OpenAI’s new Advanced Voice Mode (AVM) of its ChatGPT AI assistant rolled out to subscribers on Tuesday, and people are already finding novel ways to use it, even against OpenAI’s wishes. On Thursday, a software architect named AJ Smith tweeted a video of himself playing a duet of The Beatles’ 1966 song “Eleanor Rigby” with AVM. In the video, Smith plays the guitar and sings, with the AI voice interjecting and singing along sporadically, praising his rendition.
“Honestly, it was mind-blowing. The first time I did it, I wasn’t recording and literally got chills,” Smith told Ars Technica via text message. “I wasn’t even asking it to sing along.”
Smith is no stranger to AI topics. In his day job, he works as associate director of AI Engineering at S&P Global. “I use [AI] all the time and lead a team that uses AI day to day,” he told us.
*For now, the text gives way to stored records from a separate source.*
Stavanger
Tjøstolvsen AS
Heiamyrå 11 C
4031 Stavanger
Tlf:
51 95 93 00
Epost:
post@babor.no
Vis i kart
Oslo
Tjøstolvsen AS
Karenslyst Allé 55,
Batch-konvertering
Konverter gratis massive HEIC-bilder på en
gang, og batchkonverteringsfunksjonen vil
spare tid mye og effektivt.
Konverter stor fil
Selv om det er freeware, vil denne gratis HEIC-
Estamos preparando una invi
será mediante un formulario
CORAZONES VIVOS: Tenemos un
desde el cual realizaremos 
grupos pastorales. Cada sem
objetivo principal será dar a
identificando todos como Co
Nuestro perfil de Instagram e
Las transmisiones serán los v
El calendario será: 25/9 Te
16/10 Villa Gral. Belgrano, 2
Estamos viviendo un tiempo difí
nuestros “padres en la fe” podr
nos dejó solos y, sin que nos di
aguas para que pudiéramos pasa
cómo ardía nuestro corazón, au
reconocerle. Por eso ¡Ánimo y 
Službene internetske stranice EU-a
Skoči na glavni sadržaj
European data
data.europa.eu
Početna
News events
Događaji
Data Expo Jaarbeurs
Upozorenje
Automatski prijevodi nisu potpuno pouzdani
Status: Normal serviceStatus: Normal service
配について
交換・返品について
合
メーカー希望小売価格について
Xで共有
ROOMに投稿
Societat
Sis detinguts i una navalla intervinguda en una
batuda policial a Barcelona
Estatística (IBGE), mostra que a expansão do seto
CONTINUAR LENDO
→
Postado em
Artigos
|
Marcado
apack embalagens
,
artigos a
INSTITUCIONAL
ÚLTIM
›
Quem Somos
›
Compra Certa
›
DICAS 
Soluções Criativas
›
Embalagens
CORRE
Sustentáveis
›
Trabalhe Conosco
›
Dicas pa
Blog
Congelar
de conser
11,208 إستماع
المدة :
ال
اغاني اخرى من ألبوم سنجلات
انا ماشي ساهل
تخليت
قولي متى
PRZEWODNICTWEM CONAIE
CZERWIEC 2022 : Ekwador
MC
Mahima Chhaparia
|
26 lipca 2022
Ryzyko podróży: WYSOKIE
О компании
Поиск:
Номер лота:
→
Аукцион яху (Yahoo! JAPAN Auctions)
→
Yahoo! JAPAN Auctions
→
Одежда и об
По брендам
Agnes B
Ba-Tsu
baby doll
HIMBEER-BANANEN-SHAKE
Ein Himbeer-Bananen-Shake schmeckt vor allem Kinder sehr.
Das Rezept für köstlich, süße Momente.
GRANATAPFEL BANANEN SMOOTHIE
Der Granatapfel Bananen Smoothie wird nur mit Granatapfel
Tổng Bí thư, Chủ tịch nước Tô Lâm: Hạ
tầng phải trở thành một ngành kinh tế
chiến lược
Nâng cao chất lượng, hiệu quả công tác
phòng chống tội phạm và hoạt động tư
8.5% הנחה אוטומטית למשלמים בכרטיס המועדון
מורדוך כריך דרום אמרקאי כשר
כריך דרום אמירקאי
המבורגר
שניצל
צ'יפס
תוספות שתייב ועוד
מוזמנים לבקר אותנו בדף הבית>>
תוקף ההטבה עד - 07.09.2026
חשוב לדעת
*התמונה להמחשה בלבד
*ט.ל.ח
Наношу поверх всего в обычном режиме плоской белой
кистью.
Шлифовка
In the video, AVM’s voice is a little quavery and not pitch-perfect, but it appears to know something about “Eleanor Rigby’s” melody when it first sings, “Ah, look at all the lonely people.” After that, it seems to be guessing at the melody and rhythm as it recites song lyrics. We have also convinced Advanced Voice Mode to sing, and it did a perfect melodic rendition of “Happy Birthday” after some coaxing.
Normally, when you ask AVM to sing, it will reply something like, “My guidelines won’t let me talk about that.” That’s because in the chatbot’s initial instructions (called a “system prompt“), OpenAI instructs the voice assistant not to sing or make sound effects (“Do not sing or hum,” according to one system prompt leak).
OpenAI possibly added this restriction because AVM may otherwise reproduce copyrighted content, such as songs that were found in the training data used to create the AI model itself. That’s what is happening here to a limited extent, so in a sense, Smith has discovered a form of what researchers call a “prompt injection,” which is a way of convincing an AI model to produce outputs that go against its system instructions.
How did Smith do it? He figured out a game that reveals AVM knows more about music than it may let on in conversation. “I just said we’d play a game. I’d play the four pop chords and it would shout out songs for me to sing along with those chords,” Smith told us. “Which did work pretty well! But after a couple songs it started to sing along. Already it was such a unique experience, but that really took it to the next level.”
This is not the first time humans have played musical duets with computers. That type of research stretches back to the 1970s, although it was typically limited to reproducing musical notes or instrumental sounds. But this is the first time we’ve seen anyone duet with an audio-synthesizing voice chatbot in real time.